ELP had Keith Emerson – for the most part ELP were Keith Emerson – he, with the most highly charged stage presence in Rock Music at the time, whose onstage love-hate relationship with keyboards took on mythic proportions by sheer decibels. Laid-back, they were not. But each were virtuosos in their own right. Greg Lake, one of the founding members of King Crimson and Carl Palmer, whose tenure with Atomic Rooster put him in good stead for keyboard-based bands that were not run-of-the-mill..
This was during a time Rock was filling arenas, and filling them handily. An ELP concert was a must-see event guaranteed to have your ears ringing for weeks afterward. And even though the basic premise of Prog was about the music, having the extra added bonus of visual pyrotechnics helped the whole genre along and gave it that extra added appeal to the mainstream audience.
This concert is pretty well along in the career of ELP – they were expected to leave an indelible impression and the almost obligatory destruction of at least one Hammond on stage was the thing everyone was waiting for.
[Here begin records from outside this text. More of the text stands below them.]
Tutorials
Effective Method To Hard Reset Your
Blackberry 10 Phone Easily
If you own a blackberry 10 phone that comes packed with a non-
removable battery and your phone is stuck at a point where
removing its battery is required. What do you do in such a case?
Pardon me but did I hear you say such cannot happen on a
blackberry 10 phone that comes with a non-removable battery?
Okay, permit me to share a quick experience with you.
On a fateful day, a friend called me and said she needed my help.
Interestingly, that we had a period of time in the 60s and 70s where destroying instruments on stage was a common conclusion to a concert – a sort of exclamation point in that no encores were forthcoming or, to get all romantic about it – the band’s way of saying “we gave it our all for you” Either way, it signified the end of an evening and it was time to go home drained, stoned out of your brain or both.
Of the three, only Carl Palmer is still with us and we’re pretty much left with a rich back catalogue of music to be discovered (if you haven’t already) and concerts like this, to remind you an Emerson, Lake and Palmer concert was truly “a show that never ends”.
You almost had to be there, but as consolation, crank this one up and pretend you’re two feet away from the stage. That’s what it was like.
Enjoy lunch and enjoy the weekend.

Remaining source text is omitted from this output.